Jacob presented research on Paul Celan and world literature at the National Taiwan University Foreign Literatures lecture series in December 2024.

Abstract

The concept of ‘world’ in world literature has been variously reconstructed, in terms of scale and scope, but also in terms of its historical content. Understood as the global space of literary production and consumption, or as the site for an idealised projection of human unity, the ‘world’ of world literature is distinctly material and immaterial, and literature, in that conceptual frame, a distinctly real and ideal object at the same time. This paper centres on the late poetry of Paul Celan as both embodying and presenting a challenge to this distinction. Focused on Celan’s late poetry, the 1969 Jerusalem poems, the paper explores a conception of world not as a phenomenally rich historical terrain, nor as an ideal horizon for understanding literature, but as a difficult space of exile.
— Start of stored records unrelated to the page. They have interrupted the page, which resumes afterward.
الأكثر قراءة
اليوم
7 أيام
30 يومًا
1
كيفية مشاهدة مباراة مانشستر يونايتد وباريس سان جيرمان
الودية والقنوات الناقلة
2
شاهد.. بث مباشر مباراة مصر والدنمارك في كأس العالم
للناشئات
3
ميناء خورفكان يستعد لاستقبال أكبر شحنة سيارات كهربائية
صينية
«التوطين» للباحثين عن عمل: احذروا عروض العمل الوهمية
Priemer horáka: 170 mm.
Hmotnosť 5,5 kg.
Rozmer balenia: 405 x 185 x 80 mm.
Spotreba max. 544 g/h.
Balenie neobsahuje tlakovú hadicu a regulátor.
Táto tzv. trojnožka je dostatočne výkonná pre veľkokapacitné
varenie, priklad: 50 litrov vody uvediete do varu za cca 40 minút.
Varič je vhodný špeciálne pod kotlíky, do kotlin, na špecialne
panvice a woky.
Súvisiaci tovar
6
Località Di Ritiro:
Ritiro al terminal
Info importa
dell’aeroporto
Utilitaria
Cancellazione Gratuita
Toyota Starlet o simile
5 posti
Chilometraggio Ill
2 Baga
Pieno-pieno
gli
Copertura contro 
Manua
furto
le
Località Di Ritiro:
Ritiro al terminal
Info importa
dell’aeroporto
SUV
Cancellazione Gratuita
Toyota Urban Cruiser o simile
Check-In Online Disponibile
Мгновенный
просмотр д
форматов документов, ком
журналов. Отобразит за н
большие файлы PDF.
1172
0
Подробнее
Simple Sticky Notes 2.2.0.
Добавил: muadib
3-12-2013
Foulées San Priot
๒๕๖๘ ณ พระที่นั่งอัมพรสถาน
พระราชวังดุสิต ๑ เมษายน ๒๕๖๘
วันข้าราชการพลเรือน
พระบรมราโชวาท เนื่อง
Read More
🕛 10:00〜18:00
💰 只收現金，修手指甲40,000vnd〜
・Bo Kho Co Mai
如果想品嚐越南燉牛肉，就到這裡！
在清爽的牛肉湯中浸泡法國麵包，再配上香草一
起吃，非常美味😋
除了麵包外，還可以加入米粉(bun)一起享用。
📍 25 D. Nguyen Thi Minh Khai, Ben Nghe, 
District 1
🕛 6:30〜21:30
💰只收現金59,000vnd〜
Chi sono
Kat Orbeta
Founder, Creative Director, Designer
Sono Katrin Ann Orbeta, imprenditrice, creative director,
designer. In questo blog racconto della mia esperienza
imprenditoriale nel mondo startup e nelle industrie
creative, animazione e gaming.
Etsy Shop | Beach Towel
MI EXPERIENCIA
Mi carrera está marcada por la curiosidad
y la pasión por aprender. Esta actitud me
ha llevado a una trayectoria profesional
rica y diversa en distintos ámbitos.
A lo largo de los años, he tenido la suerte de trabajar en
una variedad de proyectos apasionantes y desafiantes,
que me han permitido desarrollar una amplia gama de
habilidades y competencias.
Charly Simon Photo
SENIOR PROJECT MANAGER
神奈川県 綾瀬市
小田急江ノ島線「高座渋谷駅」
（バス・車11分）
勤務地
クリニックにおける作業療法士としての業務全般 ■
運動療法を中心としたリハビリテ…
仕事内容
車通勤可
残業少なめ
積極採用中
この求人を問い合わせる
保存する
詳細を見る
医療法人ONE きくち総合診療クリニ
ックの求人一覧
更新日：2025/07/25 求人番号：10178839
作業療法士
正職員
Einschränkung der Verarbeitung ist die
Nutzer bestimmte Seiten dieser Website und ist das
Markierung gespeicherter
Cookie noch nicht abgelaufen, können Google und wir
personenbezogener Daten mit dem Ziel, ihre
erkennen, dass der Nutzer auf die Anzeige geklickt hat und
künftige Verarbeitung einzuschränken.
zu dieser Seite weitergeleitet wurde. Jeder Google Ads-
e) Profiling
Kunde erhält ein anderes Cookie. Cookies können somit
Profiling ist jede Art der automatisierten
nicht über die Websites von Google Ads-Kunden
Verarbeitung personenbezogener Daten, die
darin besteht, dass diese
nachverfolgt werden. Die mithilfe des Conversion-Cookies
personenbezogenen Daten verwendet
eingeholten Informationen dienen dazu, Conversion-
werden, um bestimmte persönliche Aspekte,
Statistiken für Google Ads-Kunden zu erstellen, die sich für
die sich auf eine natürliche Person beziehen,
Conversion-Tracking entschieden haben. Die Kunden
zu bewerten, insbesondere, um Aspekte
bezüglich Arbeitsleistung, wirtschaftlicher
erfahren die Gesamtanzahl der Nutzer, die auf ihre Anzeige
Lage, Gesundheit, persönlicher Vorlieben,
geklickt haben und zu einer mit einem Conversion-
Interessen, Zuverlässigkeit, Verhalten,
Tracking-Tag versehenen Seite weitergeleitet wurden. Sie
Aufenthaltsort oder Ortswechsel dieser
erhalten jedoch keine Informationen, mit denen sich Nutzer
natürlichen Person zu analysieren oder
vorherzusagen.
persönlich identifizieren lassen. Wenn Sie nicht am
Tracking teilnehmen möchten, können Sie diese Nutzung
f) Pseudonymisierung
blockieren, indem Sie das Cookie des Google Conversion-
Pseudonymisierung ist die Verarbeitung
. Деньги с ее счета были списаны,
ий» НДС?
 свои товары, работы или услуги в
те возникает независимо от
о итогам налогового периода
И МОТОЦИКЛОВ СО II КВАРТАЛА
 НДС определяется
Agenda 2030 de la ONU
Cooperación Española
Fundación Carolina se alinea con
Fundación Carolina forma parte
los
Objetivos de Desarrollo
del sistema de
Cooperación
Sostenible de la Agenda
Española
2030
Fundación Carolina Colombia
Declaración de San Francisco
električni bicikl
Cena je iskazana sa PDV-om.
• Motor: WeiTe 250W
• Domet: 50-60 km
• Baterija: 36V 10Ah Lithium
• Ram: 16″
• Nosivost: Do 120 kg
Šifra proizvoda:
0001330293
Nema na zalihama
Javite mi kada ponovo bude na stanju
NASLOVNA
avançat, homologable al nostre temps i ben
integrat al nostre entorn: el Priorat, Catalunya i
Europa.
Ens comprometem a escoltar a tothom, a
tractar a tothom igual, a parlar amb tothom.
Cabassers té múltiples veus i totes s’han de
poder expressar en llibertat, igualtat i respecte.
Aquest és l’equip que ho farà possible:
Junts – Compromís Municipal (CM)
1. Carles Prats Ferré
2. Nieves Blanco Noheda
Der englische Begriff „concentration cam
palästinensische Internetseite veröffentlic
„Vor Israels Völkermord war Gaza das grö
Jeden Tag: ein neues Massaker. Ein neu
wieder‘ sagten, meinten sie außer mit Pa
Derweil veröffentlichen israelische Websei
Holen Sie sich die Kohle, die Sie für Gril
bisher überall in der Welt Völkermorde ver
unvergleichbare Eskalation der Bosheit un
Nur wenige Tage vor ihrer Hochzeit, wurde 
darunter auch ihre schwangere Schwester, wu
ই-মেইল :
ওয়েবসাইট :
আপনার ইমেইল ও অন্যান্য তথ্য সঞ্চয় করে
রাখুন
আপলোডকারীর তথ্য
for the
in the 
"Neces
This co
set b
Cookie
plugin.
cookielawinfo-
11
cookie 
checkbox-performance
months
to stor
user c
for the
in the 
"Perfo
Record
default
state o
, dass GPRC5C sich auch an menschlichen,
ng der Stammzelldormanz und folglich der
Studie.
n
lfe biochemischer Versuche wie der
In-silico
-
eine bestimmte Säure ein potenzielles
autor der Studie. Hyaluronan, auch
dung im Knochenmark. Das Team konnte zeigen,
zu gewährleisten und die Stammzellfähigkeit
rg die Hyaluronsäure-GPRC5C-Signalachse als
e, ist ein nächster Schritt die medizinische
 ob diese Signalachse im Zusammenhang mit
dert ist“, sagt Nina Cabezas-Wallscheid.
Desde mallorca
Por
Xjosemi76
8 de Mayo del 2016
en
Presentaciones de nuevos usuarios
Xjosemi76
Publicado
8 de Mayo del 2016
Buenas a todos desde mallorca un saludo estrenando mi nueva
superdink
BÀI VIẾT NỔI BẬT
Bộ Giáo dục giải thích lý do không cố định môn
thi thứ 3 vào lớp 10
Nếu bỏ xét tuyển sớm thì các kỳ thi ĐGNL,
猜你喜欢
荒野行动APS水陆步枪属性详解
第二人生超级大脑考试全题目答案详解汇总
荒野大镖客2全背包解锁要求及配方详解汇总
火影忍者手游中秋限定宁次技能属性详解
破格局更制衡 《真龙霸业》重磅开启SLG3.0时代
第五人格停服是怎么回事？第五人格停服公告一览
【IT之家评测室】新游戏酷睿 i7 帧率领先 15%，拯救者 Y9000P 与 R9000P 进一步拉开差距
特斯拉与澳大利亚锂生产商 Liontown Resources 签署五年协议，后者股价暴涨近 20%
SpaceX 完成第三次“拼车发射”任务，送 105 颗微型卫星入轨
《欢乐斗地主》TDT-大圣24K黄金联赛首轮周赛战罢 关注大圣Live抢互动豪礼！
Celan’s poetry has often been read through Martin Heidegger’s philosophical vocabulary, and Heidegger’s world rich phenomenology frames recent attempts to understand literary ‘worlding’ a critique against modern ‘worldlessness’. But I argue here that it is precisely as ‘worldless’ that any world structure appears, in Celan’s work: that the phenomenon of literature, as worldly, appears in its closure. Writing from Jerusalem to Paris, writing towards Jerusalem as a historical horizon, writing through colonial wars, Celan’s poetry conceives world as appearing exilically, as, as he puts it, ‘fort’ – ‘elsewhere’, ‘gone’. Reading from Celan and Heidegger out to world literature and Emmanuel Wallerstein’s conception of the world-system as bracketed between the revolutions of 1789 and 1968, this paper reads the phenomenon of world closure as a structure for understanding the peculiar, limited, divergent phenomenality of ‘literature’ in the world.